TO DO – Your reply should hold every record exactly as given, with no pictures in it.

========================================

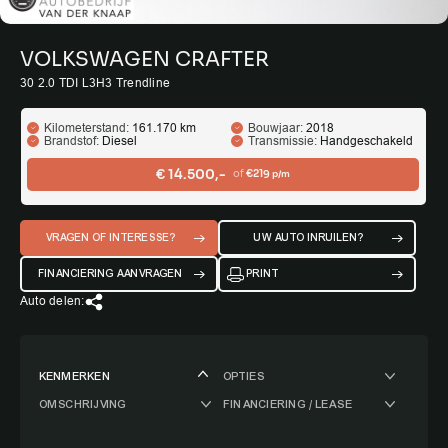
VOLKSWAGEN CRAFTER
30 2.0 TDI L3H3 Trendline
Kilometerstand:
161.170 km
Bouwjaar:
2018
Brandstof:
Diesel
Transmissie:
Handgeschakeld
€ 14.500,-
of
€219
p/m
VRAGEN OF INTERESSE?
UW AUTO INRUILEN?
FINANCIERING AANVRAGEN
PRINT
Auto delen:
KENMERKEN
OPTIES
OMSCHRIJVING
FINANCIERING / LEASE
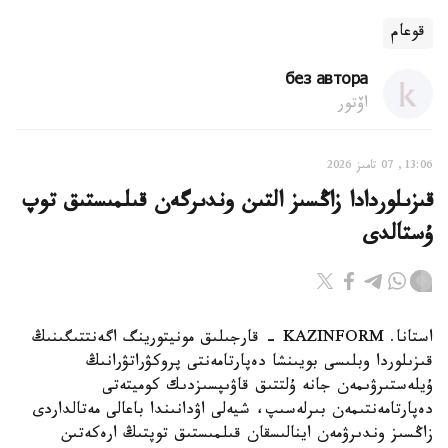
قوعام
без автора
اۆتور
13:06, 07 تامىز 2026
قىزىلوردادا زاڭسىز التىن وندىرگەن قىلمىستىق توپ
ۇستالدى
استانا. KAZINFORM - قارجىلىق مونيتورينگ اگەنتتىگىنىڭ
قىزىلوردا وبلىسى بويىنشا دەپارتامەنتى پروكۋراتۋرانىڭ
ۇيلەستىرۋىمەن جانە ۇلتتىق قاۋىپسىزدىك كوميتەتى
دەپارتامەنتىمەن بىرلەسىپ، شيەلى اۋدانىندا باعالى مەتالداردى
زاڭسىز وندىرۋمەن اينالىسقان قىلمىستىق توپتىڭ ارەكەتىن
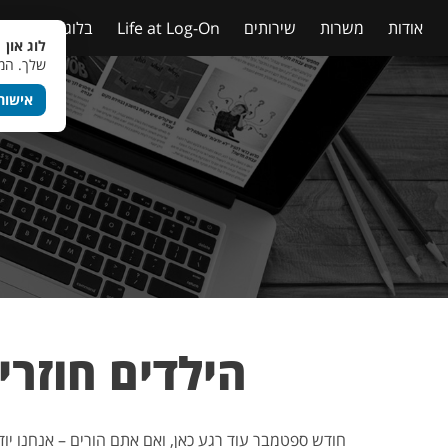
אודות
משרות
שירותים
Life at Log-On
בלוג
טבלאות
לוג און 
שלך. המש
אישור
הילדים חוזרי
חודש ספטמבר עוד רגע כאן, ואם אתם הורים – אנחנו יוד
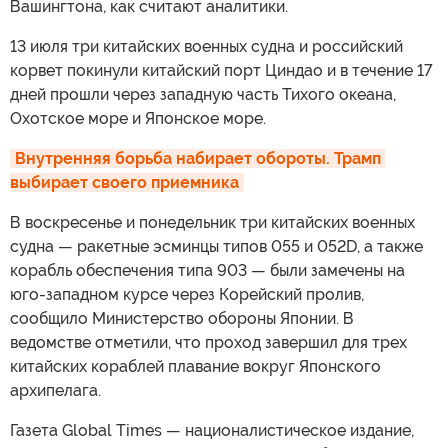
Вашингтона, как считают аналитики.
13 июля три китайских военных судна и российский
корвет покинули китайский порт Циндао и в течение 17
дней прошли через западную часть Тихого океана,
Охотское море и Японское море.
Внутренняя борьба набирает обороты. Трамп 
выбирает своего приемника
В воскресенье и понедельник три китайских военных
судна — ракетные эсминцы типов 055 и 052D, а также
корабль обеспечения типа 903 — были замечены на
юго-западном курсе через Корейский пролив,
сообщило Министерство обороны Японии. В
ведомстве отметили, что проход завершил для трех
китайских кораблей плавание вокруг Японского
архипелага.
Газета Global Times — националистическое издание,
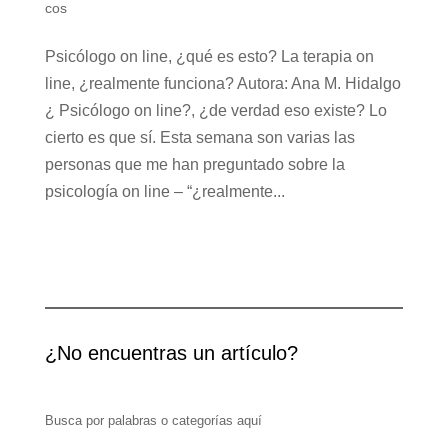
cos
Psicólogo on line, ¿qué es esto? La terapia on
line, ¿realmente funciona? Autora: Ana M. Hidalgo
¿ Psicólogo on line?, ¿de verdad eso existe? Lo
cierto es que sí. Esta semana son varias las
personas que me han preguntado sobre la
psicología on line – “¿realmente...
¿No encuentras un artículo?
Busca por palabras o categorías aquí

========================================

OUTPUT FOR THIS EXERCISE –
VOLKSWAGEN CRAFTER
30 2.0 TDI L3H3 Trendline
Kilometerstand:
161.170 km
Bouwjaar:
2018
Brandstof:
Diesel
Transmissie:
Handgeschakeld
€ 14.500,-
of
€219
p/m
VRAGEN OF INTERESSE?
UW AUTO INRUILEN?
FINANCIERING AANVRAGEN
PRINT
Auto delen:
KENMERKEN
OPTIES
OMSCHRIJVING
FINANCIERING / LEASE
قوعام
без автора
اۆتور
13:06, 07 تامىز 2026
قىزىلوردادا زاڭسىز التىن وندىرگەن قىلمىستىق توپ
ۇستالدى
استانا. KAZINFORM - قارجىلىق مونيتورينگ اگەنتتىگىنىڭ
قىزىلوردا وبلىسى بويىنشا دەپارتامەنتى پروكۋراتۋرانىڭ
ۇيلەستىرۋىمەن جانە ۇلتتىق قاۋىپسىزدىك كوميتەتى
دەپارتامەنتىمەن بىرلەسىپ، شيەلى اۋدانىندا باعالى مەتالداردى
زاڭسىز وندىرۋمەن اينالىسقان قىلمىستىق توپتىڭ ارەكەتىن
אודות
משרות
שירותים
Life at Log-On
בלוג
טבלאות
לוג און 
שלך. המש
אישור
הילדים חוזרי
חודש ספטמבר עוד רגע כאן, ואם אתם הורים – אנחנו יוד
Вашингтона, как считают аналитики.
13 июля три китайских военных судна и российский
корвет покинули китайский порт Циндао и в течение 17
дней прошли через западную часть Тихого океана,
Охотское море и Японское море.
Внутренняя борьба набирает обороты. Трамп 
выбирает своего приемника
В воскресенье и понедельник три китайских военных
судна — ракетные эсминцы типов 055 и 052D, а также
корабль обеспечения типа 903 — были замечены на
юго-западном курсе через Корейский пролив,
сообщило Министерство обороны Японии. В
ведомстве отметили, что проход завершил для трех
китайских кораблей плавание вокруг Японского
архипелага.
Газета Global Times — националистическое издание,
cos
Psicólogo on line, ¿qué es esto? La terapia on
line, ¿realmente funciona? Autora: Ana M. Hidalgo
¿ Psicólogo on line?, ¿de verdad eso existe? Lo
cierto es que sí. Esta semana son varias las
personas que me han preguntado sobre la
psicología on line – “¿realmente...
¿No encuentras un artículo?
Busca por palabras o categorías aquí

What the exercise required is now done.